I thought that this week, I might offer some tips on these two essential parts of getting jobs. I have been on both ends of resumes and interviews for many years, but I wanted to give a employer’s perspective on these topics. I have hired about 40 people in my career as a manager, mainly software engineers, and I think it is helpful to look at them from the employer’s point of view. If you are applying for a job, you will almost certainly be one of many people applying for it, so how can you stand out?

First of all, I look for more than just technical credentials. Invariably, I look for employees who are reliable, have the maturity to follow rules and policies, will work well with members of a team, and when things start to go wrong, have the wherewithal to start doing something about it. I also want employees who will contribute to the broader life of the department, and be an asset to the organization.

Prepare yourself in your current job by developing these traits. It may sound obvious and even silly, but get in the habit of getting to work on time, and if you cannot (and it happens to all of us) make sure someone knows about it. Same goes if you are sick. Make sure you follow policies. Become an asset. If asked to help organize seminars, or be on an organizing committee, do it. Don’t say “I’m too busy.” Everyone is. It’s important to learn how to contribute when you are very busy. Make sure at least one of your references can speak to your attitude to work. I am going to ask about it.
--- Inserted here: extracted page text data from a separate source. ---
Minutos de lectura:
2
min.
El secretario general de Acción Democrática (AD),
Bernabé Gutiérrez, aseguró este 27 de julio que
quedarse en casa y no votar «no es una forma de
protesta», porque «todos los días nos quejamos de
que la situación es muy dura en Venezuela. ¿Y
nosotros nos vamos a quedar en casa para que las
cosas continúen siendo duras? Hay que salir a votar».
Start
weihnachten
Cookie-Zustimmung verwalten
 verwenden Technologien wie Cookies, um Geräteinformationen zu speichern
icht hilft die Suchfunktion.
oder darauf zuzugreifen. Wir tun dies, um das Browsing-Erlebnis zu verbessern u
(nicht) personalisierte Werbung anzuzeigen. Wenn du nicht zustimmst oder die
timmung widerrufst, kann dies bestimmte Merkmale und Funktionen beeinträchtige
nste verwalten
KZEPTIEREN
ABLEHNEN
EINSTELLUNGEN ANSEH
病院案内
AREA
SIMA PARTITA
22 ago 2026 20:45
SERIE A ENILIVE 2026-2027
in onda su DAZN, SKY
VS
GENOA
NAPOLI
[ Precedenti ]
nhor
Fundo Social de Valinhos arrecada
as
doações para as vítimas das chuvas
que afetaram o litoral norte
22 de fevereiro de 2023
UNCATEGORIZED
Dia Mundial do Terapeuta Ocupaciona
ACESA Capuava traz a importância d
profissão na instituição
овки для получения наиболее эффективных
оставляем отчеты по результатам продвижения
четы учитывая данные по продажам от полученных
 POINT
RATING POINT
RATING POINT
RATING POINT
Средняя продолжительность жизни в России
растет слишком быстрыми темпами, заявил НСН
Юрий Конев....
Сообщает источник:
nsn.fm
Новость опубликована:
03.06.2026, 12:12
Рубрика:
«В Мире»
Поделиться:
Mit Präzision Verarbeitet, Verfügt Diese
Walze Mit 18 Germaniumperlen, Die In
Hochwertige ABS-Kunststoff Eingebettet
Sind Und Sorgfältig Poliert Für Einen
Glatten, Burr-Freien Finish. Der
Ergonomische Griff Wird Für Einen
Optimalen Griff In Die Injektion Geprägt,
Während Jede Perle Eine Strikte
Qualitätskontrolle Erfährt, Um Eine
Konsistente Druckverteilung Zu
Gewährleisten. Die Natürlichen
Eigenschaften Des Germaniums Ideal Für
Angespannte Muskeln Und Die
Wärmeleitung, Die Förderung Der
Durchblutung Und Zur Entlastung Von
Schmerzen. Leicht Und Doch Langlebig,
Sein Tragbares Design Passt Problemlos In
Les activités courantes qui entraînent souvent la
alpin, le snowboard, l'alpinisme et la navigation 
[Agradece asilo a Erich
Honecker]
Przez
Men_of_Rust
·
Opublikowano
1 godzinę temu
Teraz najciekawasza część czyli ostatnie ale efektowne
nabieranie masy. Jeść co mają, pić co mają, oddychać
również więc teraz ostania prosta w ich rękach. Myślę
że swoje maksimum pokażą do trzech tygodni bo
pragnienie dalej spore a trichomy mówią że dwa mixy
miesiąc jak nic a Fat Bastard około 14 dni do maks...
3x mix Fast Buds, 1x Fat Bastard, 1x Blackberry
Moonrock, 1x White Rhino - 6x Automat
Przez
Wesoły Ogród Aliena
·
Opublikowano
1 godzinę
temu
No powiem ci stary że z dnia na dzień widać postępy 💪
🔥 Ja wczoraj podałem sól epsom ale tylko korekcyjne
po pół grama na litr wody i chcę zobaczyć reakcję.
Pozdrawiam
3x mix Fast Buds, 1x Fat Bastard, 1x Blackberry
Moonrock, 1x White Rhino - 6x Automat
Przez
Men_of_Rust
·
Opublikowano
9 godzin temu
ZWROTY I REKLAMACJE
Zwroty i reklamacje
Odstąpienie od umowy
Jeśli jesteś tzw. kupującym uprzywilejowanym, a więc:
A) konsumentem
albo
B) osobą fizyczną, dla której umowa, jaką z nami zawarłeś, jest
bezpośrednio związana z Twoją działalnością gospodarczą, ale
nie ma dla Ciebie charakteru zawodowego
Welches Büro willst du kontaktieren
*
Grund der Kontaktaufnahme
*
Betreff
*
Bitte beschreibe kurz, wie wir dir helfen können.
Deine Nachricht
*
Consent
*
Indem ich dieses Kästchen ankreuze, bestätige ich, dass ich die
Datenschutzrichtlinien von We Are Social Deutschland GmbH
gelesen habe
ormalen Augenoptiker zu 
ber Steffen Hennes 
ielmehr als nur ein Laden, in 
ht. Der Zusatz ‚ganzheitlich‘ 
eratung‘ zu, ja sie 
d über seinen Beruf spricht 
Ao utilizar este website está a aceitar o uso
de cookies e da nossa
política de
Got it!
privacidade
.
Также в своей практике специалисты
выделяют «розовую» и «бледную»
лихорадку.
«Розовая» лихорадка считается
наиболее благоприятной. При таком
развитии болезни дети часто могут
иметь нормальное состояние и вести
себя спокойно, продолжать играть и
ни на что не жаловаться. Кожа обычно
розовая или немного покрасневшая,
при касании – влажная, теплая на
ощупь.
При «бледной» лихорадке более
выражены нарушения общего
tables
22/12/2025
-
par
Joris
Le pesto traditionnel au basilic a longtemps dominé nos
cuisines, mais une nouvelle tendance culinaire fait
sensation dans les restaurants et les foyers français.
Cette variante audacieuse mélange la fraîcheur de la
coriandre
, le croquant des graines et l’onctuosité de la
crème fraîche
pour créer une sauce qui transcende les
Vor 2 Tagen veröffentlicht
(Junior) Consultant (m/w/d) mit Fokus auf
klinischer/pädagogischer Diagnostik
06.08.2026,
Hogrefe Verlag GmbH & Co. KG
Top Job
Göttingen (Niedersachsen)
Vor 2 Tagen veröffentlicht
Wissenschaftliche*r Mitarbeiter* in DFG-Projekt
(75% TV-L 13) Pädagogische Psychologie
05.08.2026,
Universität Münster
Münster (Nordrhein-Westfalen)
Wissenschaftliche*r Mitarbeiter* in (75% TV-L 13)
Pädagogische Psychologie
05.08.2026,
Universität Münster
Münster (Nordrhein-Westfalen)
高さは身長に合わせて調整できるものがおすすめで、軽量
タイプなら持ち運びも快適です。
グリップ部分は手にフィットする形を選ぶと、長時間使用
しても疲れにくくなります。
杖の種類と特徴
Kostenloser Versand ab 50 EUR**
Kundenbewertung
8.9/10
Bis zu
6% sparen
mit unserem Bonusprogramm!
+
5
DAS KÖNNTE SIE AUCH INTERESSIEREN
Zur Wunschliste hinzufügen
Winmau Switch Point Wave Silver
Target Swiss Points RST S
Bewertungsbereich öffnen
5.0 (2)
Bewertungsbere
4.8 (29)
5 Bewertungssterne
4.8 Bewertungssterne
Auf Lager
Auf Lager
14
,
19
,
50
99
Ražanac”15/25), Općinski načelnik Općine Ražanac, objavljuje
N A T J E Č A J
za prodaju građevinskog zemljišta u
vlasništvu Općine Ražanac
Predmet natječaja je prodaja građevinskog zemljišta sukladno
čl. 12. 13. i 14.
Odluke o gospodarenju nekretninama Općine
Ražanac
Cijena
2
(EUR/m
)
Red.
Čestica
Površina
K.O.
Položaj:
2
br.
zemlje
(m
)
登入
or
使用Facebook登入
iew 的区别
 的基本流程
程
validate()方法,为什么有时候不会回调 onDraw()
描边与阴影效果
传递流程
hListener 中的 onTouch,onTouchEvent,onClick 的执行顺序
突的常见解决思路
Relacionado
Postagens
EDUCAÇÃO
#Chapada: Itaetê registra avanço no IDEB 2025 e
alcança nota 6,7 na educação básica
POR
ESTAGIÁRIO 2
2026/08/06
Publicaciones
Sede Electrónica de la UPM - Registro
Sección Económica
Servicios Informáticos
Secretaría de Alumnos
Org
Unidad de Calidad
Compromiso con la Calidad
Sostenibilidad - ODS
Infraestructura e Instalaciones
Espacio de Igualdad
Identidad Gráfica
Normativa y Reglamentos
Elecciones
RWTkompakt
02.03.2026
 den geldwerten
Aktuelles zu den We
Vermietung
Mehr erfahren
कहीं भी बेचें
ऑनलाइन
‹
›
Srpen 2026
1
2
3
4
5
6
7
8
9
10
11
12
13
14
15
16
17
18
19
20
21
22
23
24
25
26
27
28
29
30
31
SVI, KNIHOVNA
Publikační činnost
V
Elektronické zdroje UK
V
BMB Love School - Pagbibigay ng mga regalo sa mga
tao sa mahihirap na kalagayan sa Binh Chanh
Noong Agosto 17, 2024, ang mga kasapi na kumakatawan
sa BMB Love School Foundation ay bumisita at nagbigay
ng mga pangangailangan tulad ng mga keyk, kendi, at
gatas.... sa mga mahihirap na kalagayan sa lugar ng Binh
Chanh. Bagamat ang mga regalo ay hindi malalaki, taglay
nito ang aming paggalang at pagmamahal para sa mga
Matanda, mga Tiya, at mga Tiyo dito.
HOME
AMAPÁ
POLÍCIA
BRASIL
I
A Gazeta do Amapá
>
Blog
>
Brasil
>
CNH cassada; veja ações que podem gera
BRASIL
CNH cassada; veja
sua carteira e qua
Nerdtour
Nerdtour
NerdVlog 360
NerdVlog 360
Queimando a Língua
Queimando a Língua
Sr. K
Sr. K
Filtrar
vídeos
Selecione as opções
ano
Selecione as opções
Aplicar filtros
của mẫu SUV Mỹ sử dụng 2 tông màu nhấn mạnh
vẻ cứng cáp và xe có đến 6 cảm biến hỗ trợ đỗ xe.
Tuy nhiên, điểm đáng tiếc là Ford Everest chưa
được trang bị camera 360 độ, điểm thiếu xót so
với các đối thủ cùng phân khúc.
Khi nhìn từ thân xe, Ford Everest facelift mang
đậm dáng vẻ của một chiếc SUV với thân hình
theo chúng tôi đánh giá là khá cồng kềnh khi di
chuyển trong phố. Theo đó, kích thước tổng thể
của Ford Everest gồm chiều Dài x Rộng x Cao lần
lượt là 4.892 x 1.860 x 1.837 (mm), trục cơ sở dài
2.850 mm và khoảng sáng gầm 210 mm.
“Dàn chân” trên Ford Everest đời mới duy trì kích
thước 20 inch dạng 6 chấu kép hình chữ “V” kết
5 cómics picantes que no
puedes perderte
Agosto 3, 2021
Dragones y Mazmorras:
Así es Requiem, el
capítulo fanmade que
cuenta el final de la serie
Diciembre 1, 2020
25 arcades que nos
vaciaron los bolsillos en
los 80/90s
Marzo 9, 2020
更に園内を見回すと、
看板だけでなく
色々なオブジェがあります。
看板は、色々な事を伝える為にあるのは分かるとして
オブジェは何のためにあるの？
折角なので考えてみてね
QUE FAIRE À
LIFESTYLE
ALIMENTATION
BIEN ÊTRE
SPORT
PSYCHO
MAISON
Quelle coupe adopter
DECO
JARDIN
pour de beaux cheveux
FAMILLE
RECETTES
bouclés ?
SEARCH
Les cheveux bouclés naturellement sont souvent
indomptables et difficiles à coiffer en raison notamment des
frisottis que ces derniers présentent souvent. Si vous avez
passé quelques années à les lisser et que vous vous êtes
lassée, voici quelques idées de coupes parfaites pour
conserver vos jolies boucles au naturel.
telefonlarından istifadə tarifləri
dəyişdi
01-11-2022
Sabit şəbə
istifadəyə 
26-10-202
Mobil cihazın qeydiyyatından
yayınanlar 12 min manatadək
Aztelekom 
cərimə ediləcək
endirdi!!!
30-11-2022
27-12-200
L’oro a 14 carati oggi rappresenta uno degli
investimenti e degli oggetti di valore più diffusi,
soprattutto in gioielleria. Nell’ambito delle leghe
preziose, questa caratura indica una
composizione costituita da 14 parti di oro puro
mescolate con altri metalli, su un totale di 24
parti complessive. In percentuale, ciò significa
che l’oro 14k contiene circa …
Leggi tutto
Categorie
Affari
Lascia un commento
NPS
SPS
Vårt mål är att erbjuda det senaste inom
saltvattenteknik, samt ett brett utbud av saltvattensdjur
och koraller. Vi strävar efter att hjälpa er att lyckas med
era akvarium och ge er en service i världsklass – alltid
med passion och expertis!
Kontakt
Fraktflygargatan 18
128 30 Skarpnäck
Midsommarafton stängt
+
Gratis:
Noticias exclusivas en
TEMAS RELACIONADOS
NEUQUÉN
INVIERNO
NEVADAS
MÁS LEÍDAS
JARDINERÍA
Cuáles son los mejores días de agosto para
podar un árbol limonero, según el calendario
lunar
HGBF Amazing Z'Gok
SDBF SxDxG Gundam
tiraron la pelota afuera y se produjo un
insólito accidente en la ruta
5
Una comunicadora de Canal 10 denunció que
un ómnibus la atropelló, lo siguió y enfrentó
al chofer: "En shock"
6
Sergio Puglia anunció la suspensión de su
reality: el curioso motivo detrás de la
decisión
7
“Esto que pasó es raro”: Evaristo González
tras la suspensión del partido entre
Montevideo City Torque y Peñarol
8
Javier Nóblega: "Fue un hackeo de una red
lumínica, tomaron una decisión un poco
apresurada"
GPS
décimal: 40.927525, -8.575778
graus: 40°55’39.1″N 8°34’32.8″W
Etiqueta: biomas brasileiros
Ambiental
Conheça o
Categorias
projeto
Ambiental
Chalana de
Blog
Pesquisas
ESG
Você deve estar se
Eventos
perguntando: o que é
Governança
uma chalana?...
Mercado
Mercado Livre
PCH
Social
Let’s move on to resumes. Their only purpose is to get you an interview. Your resume should be positive and reflect your achievements and the impact of your work. If you have a paper with huge number of citations, say so. If you have, say, developed software on a very tight schedule, and it has developed a large user base, say so. This information is more important than the exact nature of the software itself. One of the most unpleasant aspects of resumes is that they are often pre-screened by HR departments, who look to see that the resume addresses all the job requirements. You should assume that this will happen, and so you may need to tailor your resume to the job description. Just what you wanted, more work. But if you take the time to do this, your chances of getting the interview are so much the higher.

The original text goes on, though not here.